I grew up with serious hearing loss in a fog of unintelligible sounds. Ironically, in fourth grade I had to give up art class in order to learn lip-reading. Now, as an artist, I transform my diminished auditory capacity into a visual experience through the alchemy of intaglio printmaking. It is a process that gives me the chance to make those lines in metal that I once coveted; I translate the experience of hearing loss into visual language in order to convey the unpredictability of communication.
My deafness was the result of the high fevers I suffered from a childhood illness. My burned and destroyed auditory nerve cells distort sounds and words; I require considerable repetition in order to decipher language. To express this in my art, I cut, carve and gouge my intaglio plates with acid and by hand, to burn and maim the copper. Once inking and printing onto paper begins, I run the plates through the press repeatedly, to produce layer upon layer of information; alone each is incomplete--together they form a whole.
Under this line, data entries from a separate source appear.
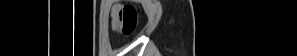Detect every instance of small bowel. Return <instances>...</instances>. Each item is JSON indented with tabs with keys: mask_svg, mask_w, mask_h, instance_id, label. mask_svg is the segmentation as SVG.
<instances>
[{
	"mask_svg": "<svg viewBox=\"0 0 297 56\" xmlns=\"http://www.w3.org/2000/svg\"><path fill=\"white\" fill-rule=\"evenodd\" d=\"M117 7L112 11L111 13V24L113 30L117 31V25H118V16H117Z\"/></svg>",
	"mask_w": 297,
	"mask_h": 56,
	"instance_id": "obj_1",
	"label": "small bowel"
}]
</instances>
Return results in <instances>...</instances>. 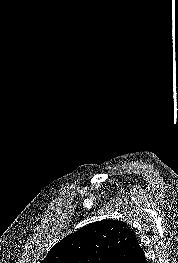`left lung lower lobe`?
Here are the masks:
<instances>
[{"label":"left lung lower lobe","mask_w":178,"mask_h":263,"mask_svg":"<svg viewBox=\"0 0 178 263\" xmlns=\"http://www.w3.org/2000/svg\"><path fill=\"white\" fill-rule=\"evenodd\" d=\"M109 263H147L143 249L132 230L116 256Z\"/></svg>","instance_id":"0a47b994"}]
</instances>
In both my two and three-dimensional work I try to connect viewers to a world in which they are prompted to become hyper-aware of the precarious processes of interpreting information. After 15 years of conventional printmaking on paper, I began to use the copper plates etched, inked, open-bit and eroded to make large installation environments. Utlizing materials in this way reveals the elemental and vulnerable experience of creating this personal work. Meticulous, small marks, glyphs and shadows are visual echoes that invite viewers to come closer. By constructing, deconstructing and reconstructing materials and language, my art questions the multiple layering and pitfalls of visual meaning.